You may modify any part of the code to improve the speed, but the output must match the provided correct outputs. You may cache any data you like to disk, including staged output files. The time it takes to generate cached data will not be included in the final running time of your code.

At judging time, we will test your code on synthetic raw survey data from April 6, 2020 to June 9, 2020 (so, an additional day of recorded data from what we have given you). We will measure how long it takes your code to generate output files from April 6, 2020 to June 9, 2020, and we will check whether the outputs are correct.

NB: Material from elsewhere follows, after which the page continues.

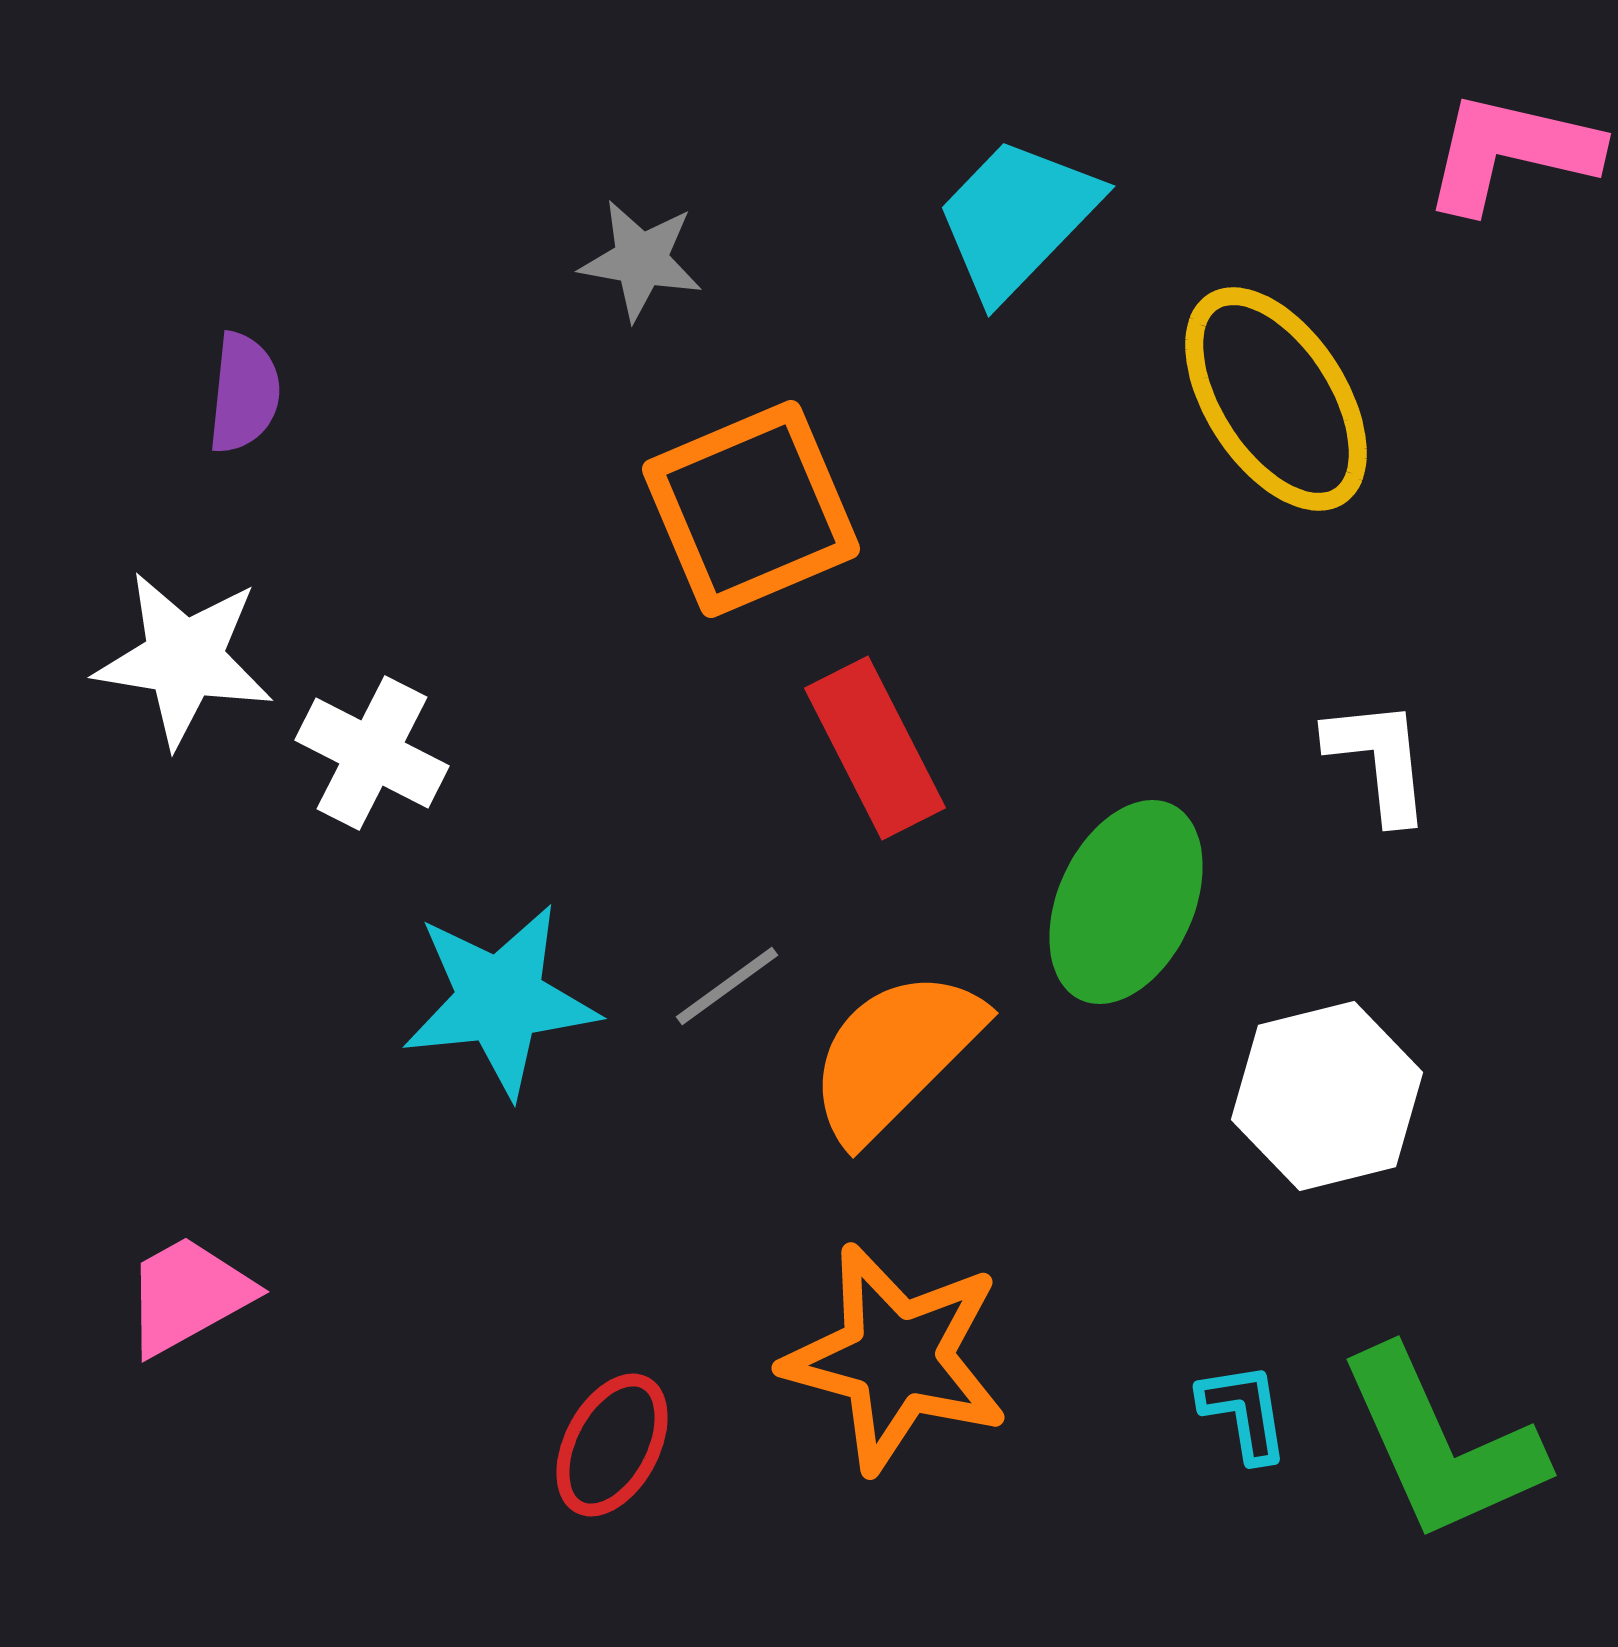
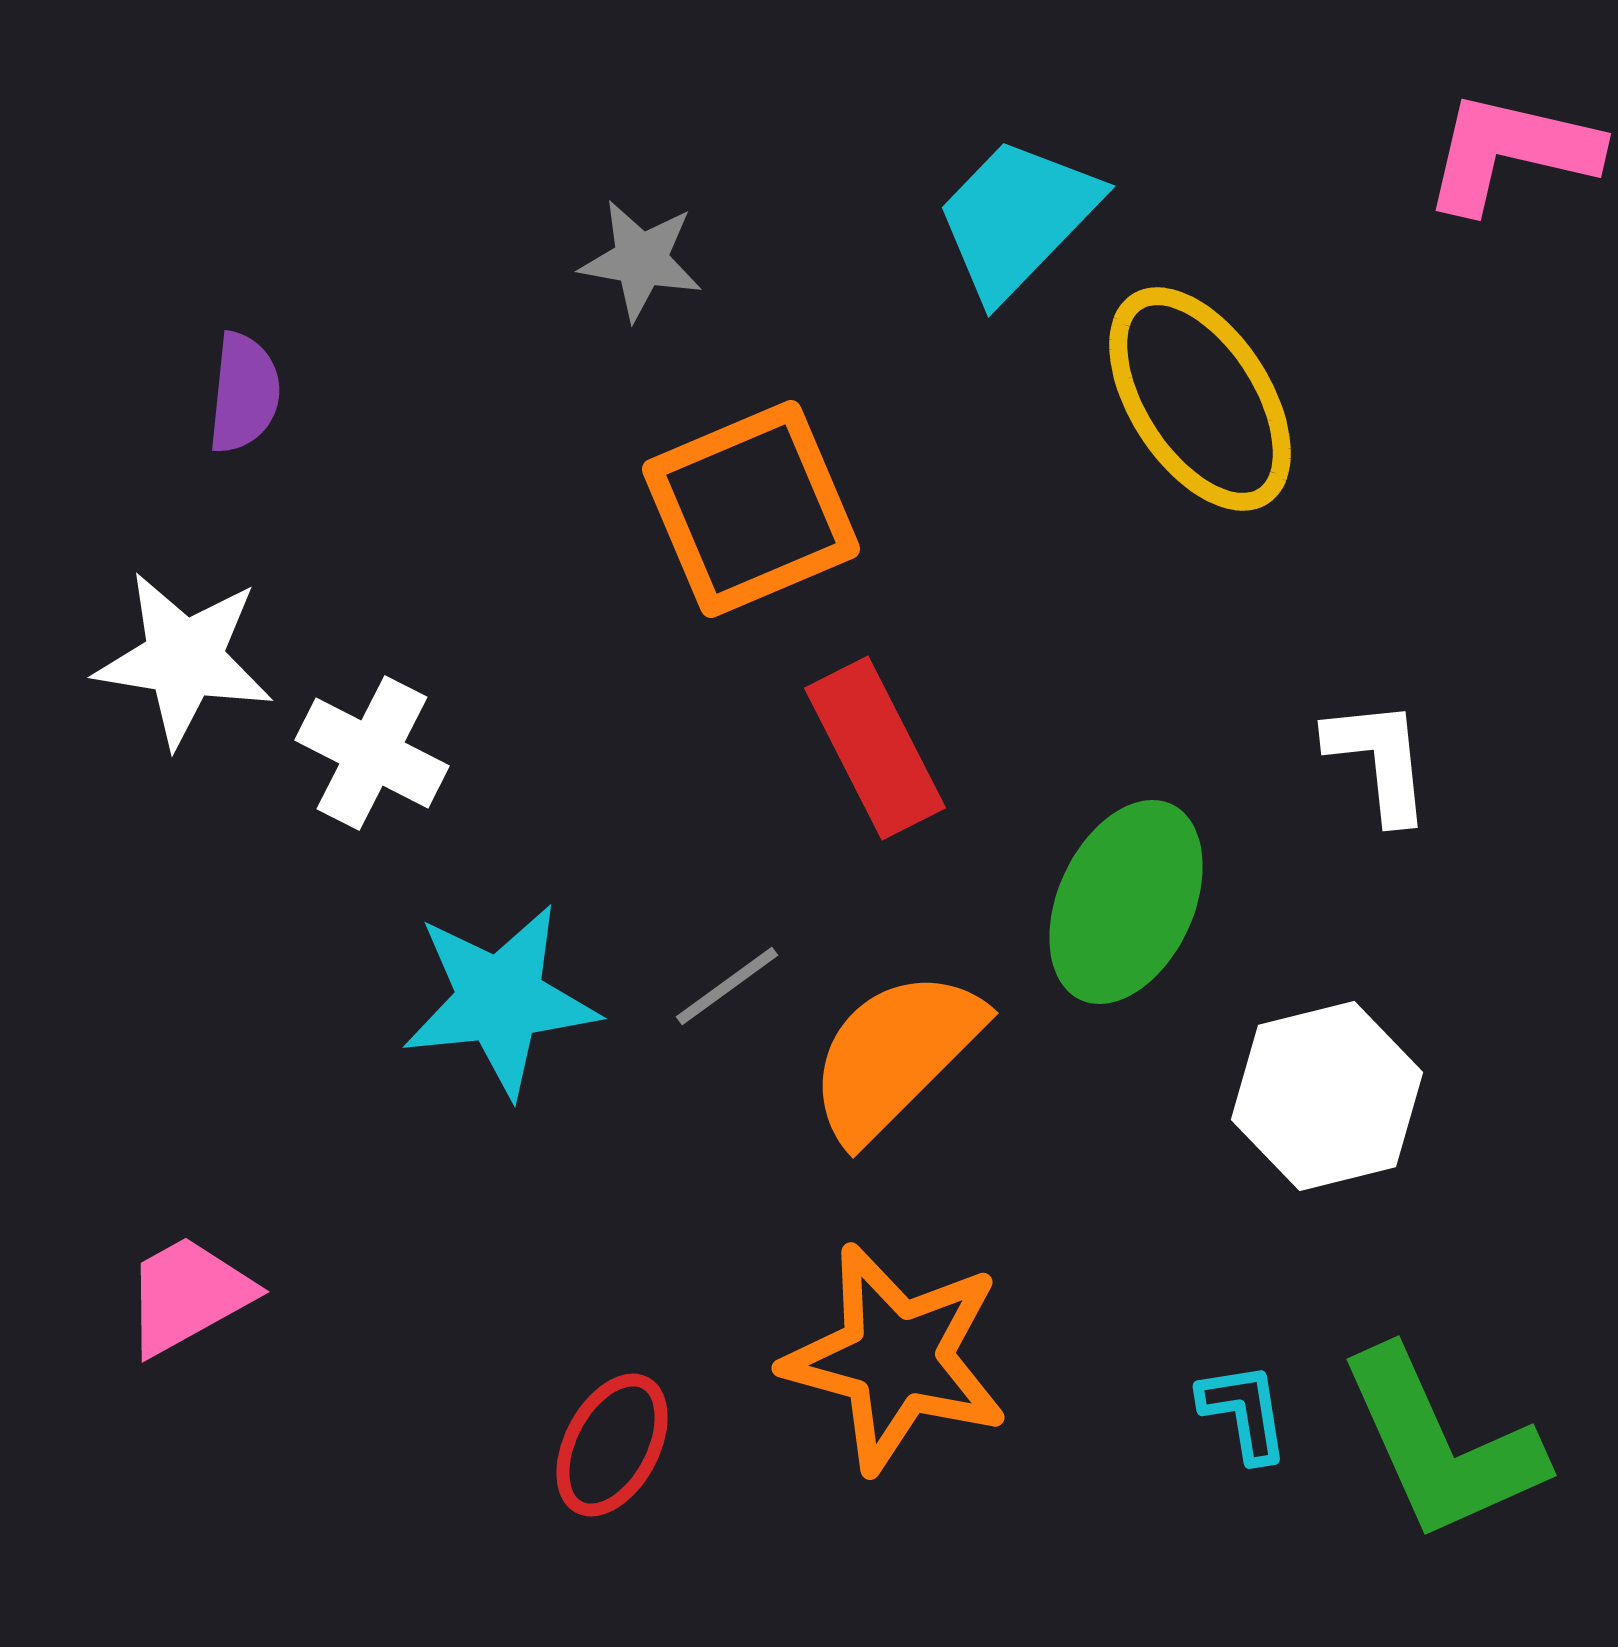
yellow ellipse: moved 76 px left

Be careful! Survey responses can be submitted several days after they were started. This means the raw data file for June 9, 2020 must be able to affect the output for earlier days.

Judging

The deadline to submit your solution is Sunday at 3pm US Eastern time (UTC-04:00).

To submit, fork this repository and submit a pull request on GitHub. Make sure your README file includes the following information:

  • The names of all team members
  • Which task(s) you attempted
  • Any results you are proud of
  • Any special instructions for running your code

No matter what task you chose, extra credit will be awarded for:

  • Documentation - If you wrote new functions, are they commented? If your code supports new configuration options, did you describe how to use them?
  • Readability - Is your source code easy to understand? Did you divide it into meaningful functions?
  • Usability - Is it easy to run your code? Is it easy to predict what will happen when it is run?